• [TASK PROMPT] Extract every line of the material below and reproduce it faithfully.

THE DATA START

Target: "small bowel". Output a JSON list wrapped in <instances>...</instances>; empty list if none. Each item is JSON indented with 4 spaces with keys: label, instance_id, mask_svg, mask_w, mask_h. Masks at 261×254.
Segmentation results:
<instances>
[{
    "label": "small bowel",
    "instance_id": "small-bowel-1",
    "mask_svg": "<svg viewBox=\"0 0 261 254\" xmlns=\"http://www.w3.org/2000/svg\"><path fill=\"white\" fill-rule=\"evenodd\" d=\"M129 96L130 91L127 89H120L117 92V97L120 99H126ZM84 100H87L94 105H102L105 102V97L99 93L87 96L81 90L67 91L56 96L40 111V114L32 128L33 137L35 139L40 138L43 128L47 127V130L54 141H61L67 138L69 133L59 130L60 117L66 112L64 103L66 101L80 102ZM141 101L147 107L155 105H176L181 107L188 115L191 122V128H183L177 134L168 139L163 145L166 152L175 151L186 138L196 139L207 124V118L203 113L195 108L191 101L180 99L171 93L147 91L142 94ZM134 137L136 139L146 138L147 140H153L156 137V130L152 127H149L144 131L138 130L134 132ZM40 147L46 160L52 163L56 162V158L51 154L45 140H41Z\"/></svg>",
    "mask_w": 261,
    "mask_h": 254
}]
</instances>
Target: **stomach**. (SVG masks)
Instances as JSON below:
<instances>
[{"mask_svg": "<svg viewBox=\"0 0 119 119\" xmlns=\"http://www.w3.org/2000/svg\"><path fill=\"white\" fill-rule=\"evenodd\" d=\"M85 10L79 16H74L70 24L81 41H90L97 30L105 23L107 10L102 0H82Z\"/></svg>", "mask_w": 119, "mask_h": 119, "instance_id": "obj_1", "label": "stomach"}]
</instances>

THE DATA END

• [ANSWER SECTION]
Target: "small bowel". Output a JSON list wrapped in <instances>...</instances>; empty list if none. Each item is JSON indented with 4 spaces with keys: label, instance_id, mask_svg, mask_w, mask_h. Masks at 261×254.
Segmentation results:
<instances>
[{
    "label": "small bowel",
    "instance_id": "small-bowel-1",
    "mask_svg": "<svg viewBox=\"0 0 261 254\" xmlns=\"http://www.w3.org/2000/svg\"><path fill=\"white\" fill-rule=\"evenodd\" d=\"M129 96L130 91L127 89H120L117 92V97L120 99H126ZM84 100H87L94 105H102L105 102V97L99 93L87 96L81 90L67 91L56 96L40 111V114L32 128L33 137L35 139L40 138L43 128L47 127V130L54 141H61L67 138L69 133L59 130L60 117L66 112L64 103L66 101L80 102ZM141 101L147 107L155 105H176L181 107L188 115L191 122V128H183L177 134L168 139L163 145L166 152L175 151L186 138L196 139L207 124V118L203 113L195 108L191 101L180 99L171 93L147 91L142 94ZM134 137L136 139L146 138L147 140H153L156 137V130L152 127H149L144 131L138 130L134 132ZM40 147L46 160L52 163L56 162V158L51 154L45 140H41Z\"/></svg>",
    "mask_w": 261,
    "mask_h": 254
}]
</instances>
Target: **stomach**. (SVG masks)
Instances as JSON below:
<instances>
[{"mask_svg": "<svg viewBox=\"0 0 119 119\" xmlns=\"http://www.w3.org/2000/svg\"><path fill=\"white\" fill-rule=\"evenodd\" d=\"M85 10L79 16H74L70 24L81 41H90L97 30L105 23L107 10L102 0H82Z\"/></svg>", "mask_w": 119, "mask_h": 119, "instance_id": "obj_1", "label": "stomach"}]
</instances>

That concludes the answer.